## Work required:
One number is the expected answer: the count of lines in the material below containing the word "stupéfiants".

## Input data:
-=-=-=-=-

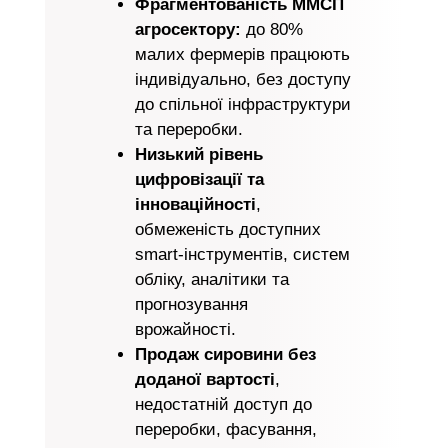
Фрагментованість ММСП
агросектору:
до 80%
малих фермерів працюють
індивідуально, без доступу
до спільної інфраструктури
та переробки.
Низький рівень
цифровізації та
інноваційності
,
обмеженість доступних
smart-інструментів, систем
обліку, аналітики та
прогнозування
врожайності.
Продаж сировини без
доданої вартості
,
недостатній доступ до
переробки, фасування,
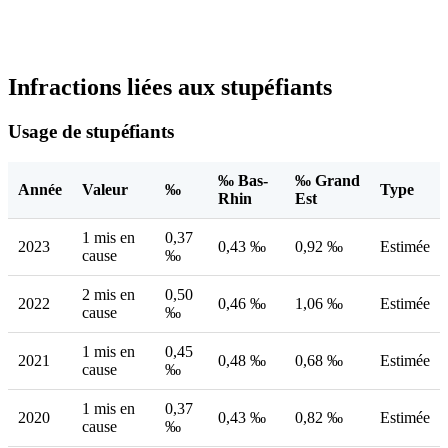
Infractions liées aux stupéfiants
Usage de stupéfiants
‰ Bas-
‰ Grand
Année
Valeur
‰
Type
Rhin
Est
1 mis en
0,37
2023
0,43 ‰
0,92 ‰
Estimée
cause
‰
2 mis en
0,50
2022
0,46 ‰
1,06 ‰
Estimée
cause
‰
1 mis en
0,45
2021
0,48 ‰
0,68 ‰
Estimée
cause
‰
1 mis en
0,37
2020
0,43 ‰
0,82 ‰
Estimée
cause
‰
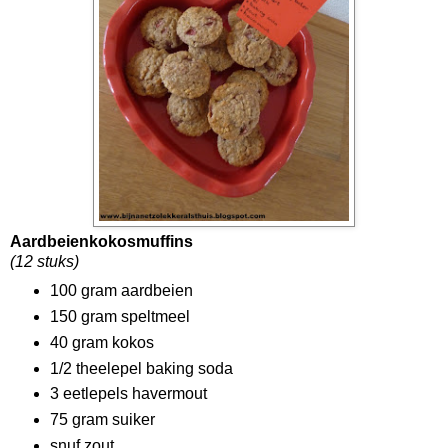
Aardbeienkokosmuffins
(12 stuks)
100 gram aardbeien
150 gram speltmeel
40 gram kokos
1/2 theelepel baking soda
3 eetlepels havermout
75 gram suiker
snuf zout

-=-=-=-=-

## Solution:
2